This came up today on the mozdev project-owners list. My response was aimed at the one person asking for help, but I think the problem is general enough (and I banged my head enough while solving it), that it seemed worth mentioning here.

The question was, how can an extension catch the event when a user clicks on a bookmark entry? In recent IE View test builds, I needed to react the same way to links accessed via bookmarks as to those clicked within a page. Trapping normal links - easy. Bookmark clicks - not. Here’s what I did.
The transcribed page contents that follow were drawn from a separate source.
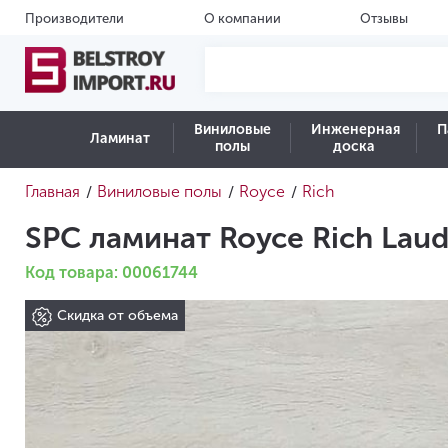
Производители
О компании
Отзывы
Виниловые
Инженерная
П
Ламинат
полы
доска
Главная
Виниловые полы
Royce
Rich
/
/
/
SPC ламинат Royce Rich Laud
Код товара: 00061744
Скидка от объема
When my overlay initializes, I stash a reference to the original BookmarksCommand.openOneBookmark function, then assign BookmarksCommand.openOneBookmark to my own function. When a link is clicked, I get the event. If it’s a link that meets my launch-in-IE list, I take action; otherwise, I call the old handler, passing in all the parameters I received. The relevant code is:

if (BookmarksCommand && BookmarksCommand.openOneBookmark)
{
    //  openOneBookmark: function (aURI, aTargetBrowser, aDS)
    gOldOpenOneBookmark = BookmarksCommand.openOneBookmark;

    BookmarksCommand.openOneBookmark = function(aURI, aTargetBrowser, aDS) {

        var url = BookmarksUtils.getProperty(aURI, NC_NS+"URL", aDS);

        if (IeView.forceIe(url))
        {
            IeView.ieViewLaunch("Internet Explorer.lnk", url);
            return;
        }
        else
        {
            gOldOpenOneBookmark(aURI, aTargetBrowser, aDS);
        }
    };
}

See the complete overlay source for context.

This works, but apart from just making me feel dirty, it could easily break if the BookmarksCommand object changes. Anyone have a better way?